How might a resonant antenna and black body radiation interact? How does an antenna behave when it is cooled so that its black-body radiation is emitting energy at its resonant frequency?
Edit: To clarify, its not how they're related in general, but how might thermal radiation and resonance interact with each other when their spectra are aligned well?
Edit: Also, I'm sure that the thermal radiation spectra that have a significant peaks are associated with incredibly high temperatures, and peak at incredibly small wavelengths, rendering such an antenna completely impractical to build. Still, I'm still interested in the theoretical concept.
 A: OK, the simple answer:
When there is  a resonance in the antenna  you have a coherent phenomenon. All the bands of electrons of the antenna are marching in tune. 
The black body radiation is an incoherent phenomenon coming from the individual atoms of the antenna. Even if the peak of the black body radiation were sitting on the resonance of the antenna it is still an incoherent phenomenon that cannot couple to the coherent behavior of the electrons in the current that resonate. 
Think of a single violin tune and a crowd of people talking. The noise of the people does not cover the clarity of the violin even in high volumes.
A: They're not related.
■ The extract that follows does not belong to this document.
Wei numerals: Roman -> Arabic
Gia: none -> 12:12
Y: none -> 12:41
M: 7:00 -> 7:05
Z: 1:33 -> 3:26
The black-body radiation as well as the resonance curve may look like "bumps" but they are very different bumps mathematically. The black body radiation gets emitted at all frequencies, and the "uncertainty of the frequency" is maximized, in some sense. On the other hand, resonances are peaked around a particular frequency.
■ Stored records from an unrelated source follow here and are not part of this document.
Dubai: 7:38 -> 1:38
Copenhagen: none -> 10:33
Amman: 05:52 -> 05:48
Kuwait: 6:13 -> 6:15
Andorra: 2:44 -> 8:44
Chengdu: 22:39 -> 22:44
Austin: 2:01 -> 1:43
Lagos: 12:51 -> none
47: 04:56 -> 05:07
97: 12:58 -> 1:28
Resonance curves are about matrix elements between pure states; thermal curves are traces over the whole Hilbert spaces so they arise from mixed stated. That's why the exponentials only appear in the thermal curves.
So the only thing they share is that they produce intensities as a function of frequency - but many other things in physics do the same thing - and in both cases, complex numbers are useful ($E_0-i\Gamma/2$ for resonances and imaginary time $i\beta$ in the thermal case) - but complex numbers are useful across physics.